Agenouillée sur le prie-Dieu placé devant ces portraits richement encadrés. Mireille, les mains jointes, les regardait de toute son âme.

— Comme elle avait l’air bon, grand’mère, et comme maman était jolie ! dit-elle avec admiration.

— Tu ne te souviens pas d’elles, ma chérie ? Rappelle bien tes souvenirs. Elles étaient si bonnes, si tendres pour loi !… Nous habitions un grand château, avec un immense jardin, qu’une rivière traversait, ajouta-t-il en frissonnant. C’est là que tu te promenais avec ton aïeule, quand on est venu t’arracher à sa tendresse, à la nôtre…

Les yeux de l’enfant s’effarèrent en se fixant sur son père, puis elle les reporta sur les miniatures en murmurant :

— Non !… Non !… Je ne vois rien.

Le comte ne voulut pas insister, craignant de terrifier ce frêle organisme.

— Je trouve que maman Paule ressemble à mère, dit Mireille après un silence. Elle a ses yeux bleus et ses beaux cheveux d’or, et cet air si doux, si doux !…

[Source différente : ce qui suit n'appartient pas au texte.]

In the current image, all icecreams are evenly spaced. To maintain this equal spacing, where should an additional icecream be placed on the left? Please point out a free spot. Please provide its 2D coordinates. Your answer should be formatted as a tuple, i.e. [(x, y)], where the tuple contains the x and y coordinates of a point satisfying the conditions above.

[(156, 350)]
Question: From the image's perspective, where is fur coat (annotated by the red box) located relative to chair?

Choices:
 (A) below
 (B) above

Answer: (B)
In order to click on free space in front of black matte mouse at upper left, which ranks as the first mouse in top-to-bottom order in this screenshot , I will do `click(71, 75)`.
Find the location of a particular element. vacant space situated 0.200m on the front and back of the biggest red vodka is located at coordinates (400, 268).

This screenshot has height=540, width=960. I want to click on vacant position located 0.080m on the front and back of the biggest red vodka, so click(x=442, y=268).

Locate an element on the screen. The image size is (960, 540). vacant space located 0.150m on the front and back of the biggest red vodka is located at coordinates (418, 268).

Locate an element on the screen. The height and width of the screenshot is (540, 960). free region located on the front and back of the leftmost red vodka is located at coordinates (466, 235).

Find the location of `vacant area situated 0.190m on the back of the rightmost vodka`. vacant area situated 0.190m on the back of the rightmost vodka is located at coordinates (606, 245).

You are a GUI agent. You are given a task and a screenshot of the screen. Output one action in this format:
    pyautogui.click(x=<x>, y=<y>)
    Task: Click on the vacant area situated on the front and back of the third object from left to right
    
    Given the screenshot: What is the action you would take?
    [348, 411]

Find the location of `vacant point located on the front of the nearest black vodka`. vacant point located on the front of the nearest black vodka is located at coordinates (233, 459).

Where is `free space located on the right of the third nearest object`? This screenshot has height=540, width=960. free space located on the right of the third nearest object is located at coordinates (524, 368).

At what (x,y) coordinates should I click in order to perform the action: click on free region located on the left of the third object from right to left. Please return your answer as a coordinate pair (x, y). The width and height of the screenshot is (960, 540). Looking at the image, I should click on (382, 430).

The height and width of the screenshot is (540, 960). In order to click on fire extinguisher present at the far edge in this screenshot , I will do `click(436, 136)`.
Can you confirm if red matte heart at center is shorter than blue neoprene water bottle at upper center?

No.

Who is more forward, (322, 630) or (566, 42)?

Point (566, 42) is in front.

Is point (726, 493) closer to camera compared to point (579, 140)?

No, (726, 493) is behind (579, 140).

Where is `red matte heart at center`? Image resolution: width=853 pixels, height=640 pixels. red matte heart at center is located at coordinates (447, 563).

À ces paroles très vraies, Roger comprit quelle sympathie l’attirait vers la jeune femme. Non seulement il y avait le souvenir de ses bienfaits envers Mireille, mais aussi celui de la chère disparue qu’elle lui rappelait.

Il s’attendrit en songeant à cette coïncidence étrange qui plaçait la petite fille entre les bras de celle qui avait le regard et le cœur de sa mère.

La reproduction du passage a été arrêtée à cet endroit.